Volatility in current investment markets: Perspective
You may be reading headlines and news articles that give rise to understandable concern about the position of your investments presently. We want to provide some perspective to these events and reconfirm our support in navigating this current volatility.
Cutting through the ‘noise’
Popular news outlets and commentary can make a great deal of ‘noise’ about the progress of investment markets, especially when the movement of those markets is in a downward trend. It can seem that markets then lurch from one problem to another, as sentiment turns negative and media coverage gathers momentum. There are various attempts to put market performance in context with somewhat sensationalist statements seeking to grab attention. It can become confusing, and the natural reaction is to ask, can anything be done?
What is not communicated well is the extent to which these market issues affect you personally. Granted a fall in share or stock values will have some impact on your investment or pension portfolio, but it would be wrong to look at the kind of losses quoted for individual share prices, or even the FTSE and then assume similar losses also apply to your portfolio. It would be similarly wrong to think that such times are unexpected or unprecedented. They are neither.
Long term performance in perspective
Since the financial crisis of 2008, investors have enjoyed a period of positive returns and low levels of volatility. These ‘calm’ conditions are remarkable in themselves and we should bear in mind that such a long period of subdued volatility is historically very unusual.
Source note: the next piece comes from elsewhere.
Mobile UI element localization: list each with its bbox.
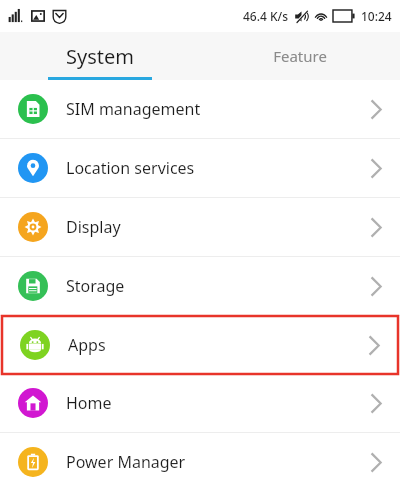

All investors accept that risk is part of the deal. As your professional adviser, I seek to maximise the return you receive within a tolerable level of risk. We expect that during the life of your investments, there will be periods of negative returns, and that in these periods the investment solutions we have put in place will seek to limit the risk to which you are exposed, as well as position themselves to take advantage when positive conditions return. Here are three facts about periods of historical volatility:
- Following the 2008 financial crisis, the FTSE100 took approximately 23 months to return to their pre-crisis levels. The following 36 months posted returns of over 26% for investors. A typical investor should of course plan to invest for 5 years or more.
- Between July 2011 and August 2011, the FTSE100 lost approximately 15%, meanwhile a typical diversified retail investment fund, and recommended Sandringham investment solution, lost 5.8% in the same period.
- 15 year returns of both the FTSE and the Sandringham investment solution (mentioned above) are in excess of 115% cumulatively.
You are well positioned
By investing in a portfolio or fund that has exposure to a broad range of assets you a diversifying the risk of your holdings, which is invaluable in periods of volatility. Put simply, you are not fully invested in the UK stock market (and so the FTSE performance is only partially relevant to you). Nor are you invested predominantly in Oil stocks, and so concerns about Russian/OPEC competition are only important to the extent they impact wider markets. Additionally, your investments are spread geographically, which lends resilience to the potential spread of virus or disease around the globe.
Its important to monitor your investment, but we must counter the temptation to make short term decisions by continuing to look at your personal goals and timescales, as well as draw on the weight of historical evidence that help to inform a successful approach in these times of some uncertainty.
What is certain is that making changes to your portfolio now will crystallise any losses now, risk missing out on any future gains, and place you in the almost impossible position of needing to make a future decision about when to re-invest, if at all.
The overriding weight of academic and historical data shows that clients (and advisers) are unable to ‘time’ the markets effectively. There may well be more volatility to come and but we would recommend countering this with considered and objective decisions based on your own long-term needs and objectives rather than ‘react’ to circumstances on a wider scale.